**Required action**
Copy all lines holding the word "Резинка" from the entries.

#### Recorded data

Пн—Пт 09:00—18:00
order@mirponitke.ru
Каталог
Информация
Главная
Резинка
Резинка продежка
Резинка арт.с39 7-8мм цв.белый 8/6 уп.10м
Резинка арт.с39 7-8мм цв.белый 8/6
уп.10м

########

**Answer section**
Резинка
Резинка продежка
Резинка арт.с39 7-8мм цв.белый 8/6 уп.10м
Резинка арт.с39 7-8мм цв.белый 8/6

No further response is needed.